Couples Connection
February 1, 2020 | by brooke wagner | photo by jana graham photography
The invitations have been sent; the rings have been purchased, the white gown hangs fresh and crisp in the closet, carefully protected behind a veil of plastic. Vows will be spoken - promises to love forever and cherish - with a determination that nothing will ever subdue the flood of emotion that exists in those early days of dating and engagement. And then...life happens. Careers, hobbies, unexpected bills, and stressful life events begin to gradually take over the minutes and hours that were devoted to each other in the beginning. Little footsteps scurrying down the hall replace the sound of whispered conversation in the midnight hours, and the connection between married couples begins to feel more like a disconnection.

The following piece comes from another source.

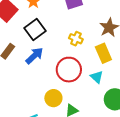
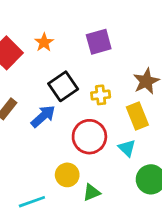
black square: (35, 30) -> (63, 86), moved
yellow cross: (76, 39) -> (101, 95), turned -32

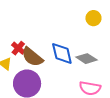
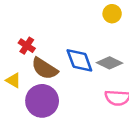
red cross: (18, 48) -> (27, 46), moved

Many things can lead to a lack of connection in marriage or other relationships. No matter the cause, experts agree that this rarely happens from one significant occurrence. Couples drift apart over time, in a gradual day-to-day erosion that may not even be apparent for years. Sheri Mitchell, a local Billings resident who counsels young, and seasoned, married couples alike, says, “Every day is a brick that you get to choose how you will place. Will you use that brick to begin to build a wall between you and your spouse, or will it be used to place a wall of protection around your marriage and family?” She also notes that “...too many couples don’t realize there is a wall between them until it seems insurmountable.”

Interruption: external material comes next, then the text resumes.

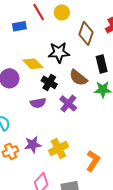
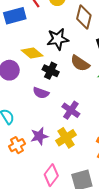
blue rectangle: (19, 26) -> (15, 16), size x1.5
purple semicircle: (38, 103) -> (41, 93), turned 35
purple cross: (68, 103) -> (71, 110), moved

Mitchell says that the cause of the problem can also be a part of the solution. Since small, daily choices to turn away from our partner lead to the wall that can form between us, small, daily choices to instead turn towards our partner can be the first step in chiseling away the barriers to intimacy. She notes that wives are often the “relational part of the equation,” and may be the first to notice that something is amiss in the relationship. Rather than waiting for your spouse to plan a special evening out, Mitchell encourages wives to arrange a date night, even if it is just tucking kids in bed and ordering pizza in with a "No Vacancy" sign on the door. Discuss "off-limits" topics beforehand, including anything that could lead to added stress or conflict, to ensure that the evening fosters connection rather than increases the divide. Mitchell urges husbands, in turn, to find ways to connect with their wives in little ways throughout the day, even if it's a simple text to say, “I love you.” Instead of rushing through a generic, “How was your day?”, reserve the first 15 minutes after you walk through the door to Face Time the old-fashioned way - face to face.

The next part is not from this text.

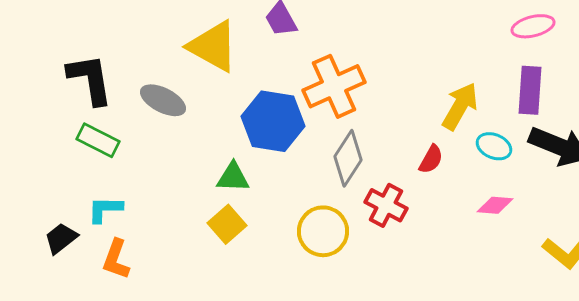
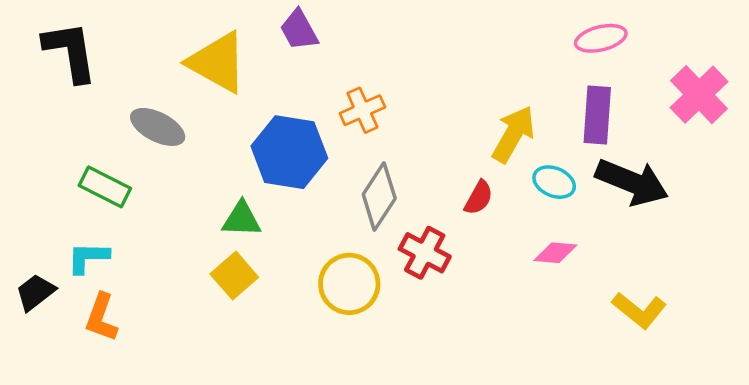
black L-shape: (90, 79) -> (70, 52), moved
orange cross: (334, 86) -> (362, 110), size x0.6
green rectangle: (98, 140) -> (105, 187), moved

Most relationships thrive when a sense of security in that relationship is established. Security can be fostered through spending time together, enjoying meaningful conversation, and extending a sense of selflessness to the other person (putting their needs and desires above our own.) When we begin to feel disconnected in a relationship, our brain goes into panic mode. We grasp at anything that will help to restore that sense of safety we felt when we were unified with our loved one. Often the breakdown is short-lived, and we are quickly able to find unity and reconnect with our partner. If the sense of isolation that frequent disconnection brings should continue for extended periods, however, it can be a long and winding road to find our way back to our loved one.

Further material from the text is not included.